Auch Janine Schulz drängt seit langem auf Schutz-Maßnahmen. Sie hat die Petition auf der Online-Plattform WeAct im Mai 2018 gestartet. Die Erzieherin ist als Radfahrerin selbst Opfer eines Unfalls mit einem abbiegenden LKW geworden. Zwei Wochen lag sie im künstlichen Koma, noch heute spürt sie die Folgen. „Ich möchte, dass Schulkinder, ich selbst und einfach jeder ohne Angst aufs Fahrrad steigen kann“, sagt Janine Schulz.
WeAct-Petition für mehr Sicherheit im Verkehr
Kameras und akustische Warnsysteme könnten die LKW-Fahrerinnen und -fahrer auf Menschen im toten Winkel aufmerksam machen.
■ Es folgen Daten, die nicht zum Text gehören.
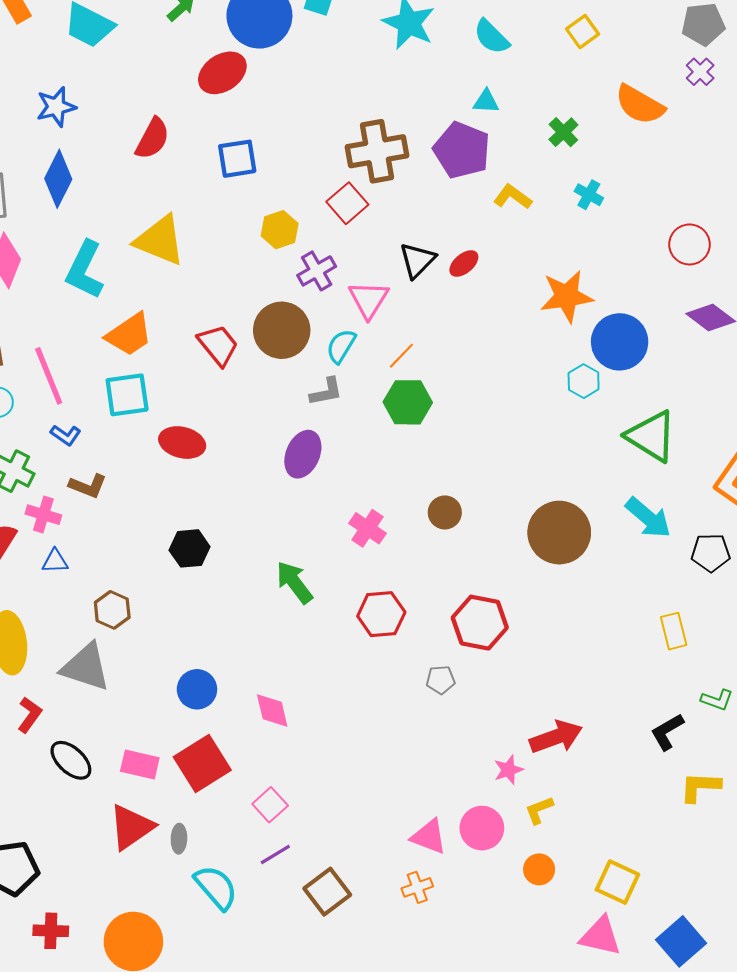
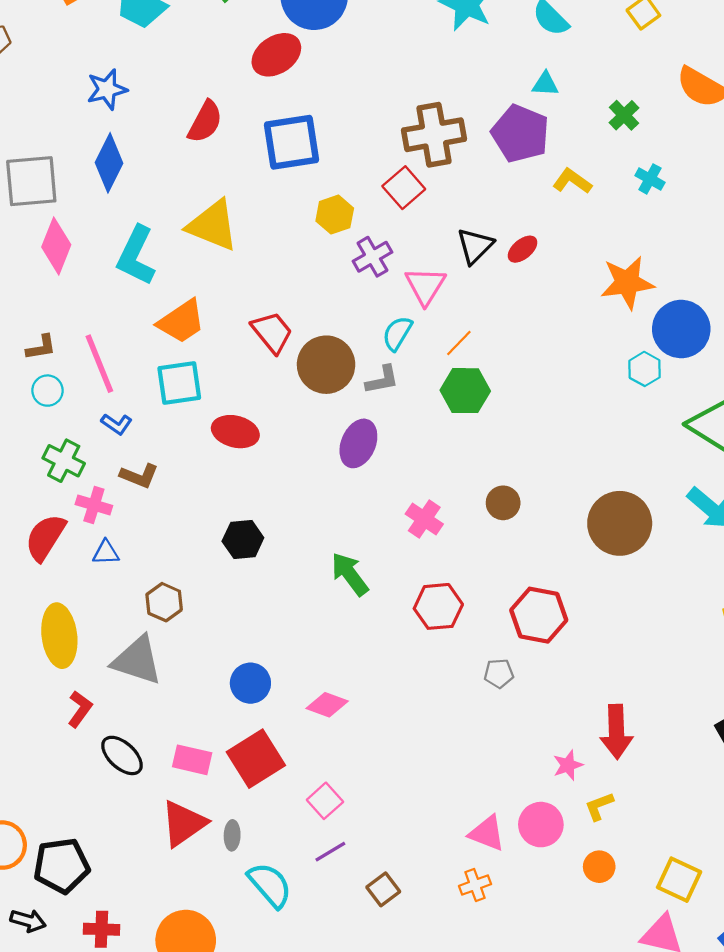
blue square: (237, 159) -> (291, 142), size x1.4
brown circle: (282, 330) -> (326, 365), moved
pink diamond: (272, 710) -> (327, 705), turned -57
red arrow: (556, 737) -> (616, 732), turned 108
brown square: (327, 892) -> (383, 889), size x0.7

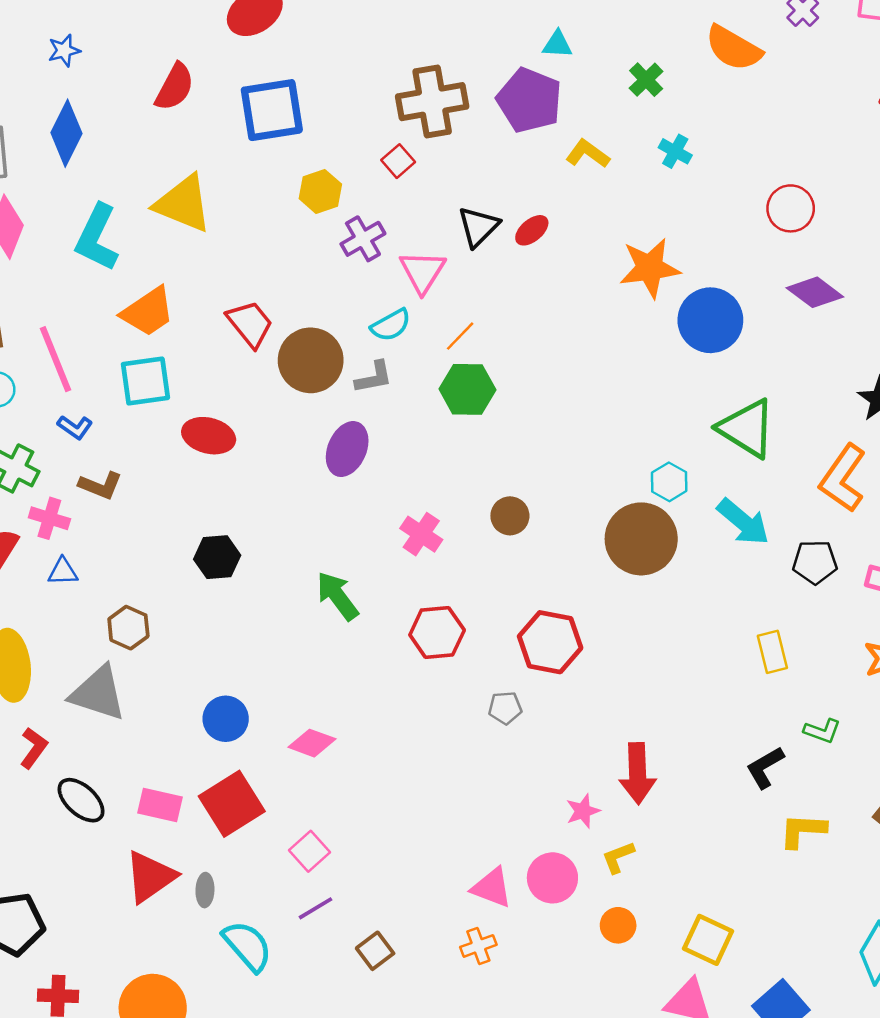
blue star: (107, 89) -> (64, 50), size x0.7
red square: (404, 188) -> (398, 161), size x0.7
cyan semicircle: (397, 333) -> (391, 325), turned -150
cyan hexagon: (645, 369) -> (669, 482), moved

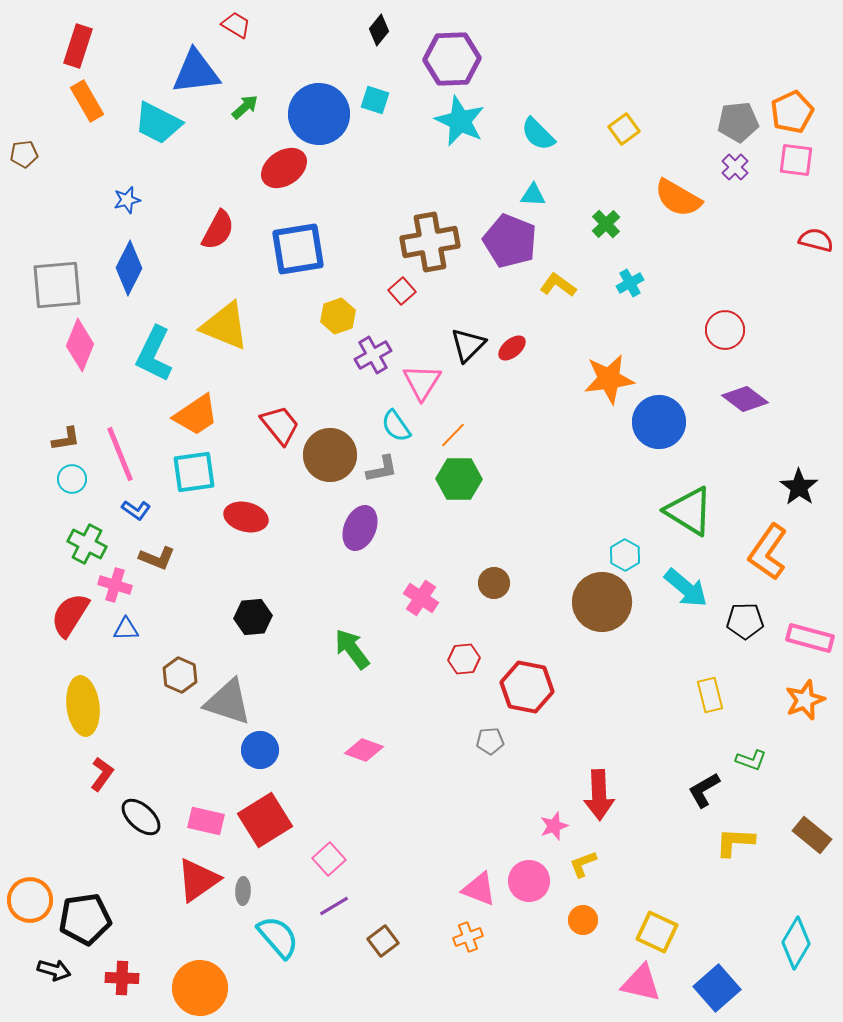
cyan cross: (675, 151) -> (630, 283), turned 32
cyan semicircle: (391, 325) -> (396, 426), turned 84
red hexagon: (437, 632) -> (464, 659), moved, size x0.7
gray triangle: (98, 693) -> (228, 702), moved
pink diamond: (312, 743) -> (364, 750), moved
Zuverlässige Anlagen kosten etwa 1.500 Euro. Ganz konkret will der Bundesrat, dass sich die Bundesregierung auf EU- und internationaler Ebene dafür einsetzt, dass solche Systeme sowohl in den Typengenehmigungsvorschriften für Lkw ab 7,5 Tonnen als auch über Nachrüstpflichten vorgeschrieben werden. Einen Beratungstermin der Bundesregierung gibt es noch nicht. Auch für die Übergabe der WeAct-Petition an Verkehrsminister Andreas Scheuer (CSU) gibt es noch keinen Termin.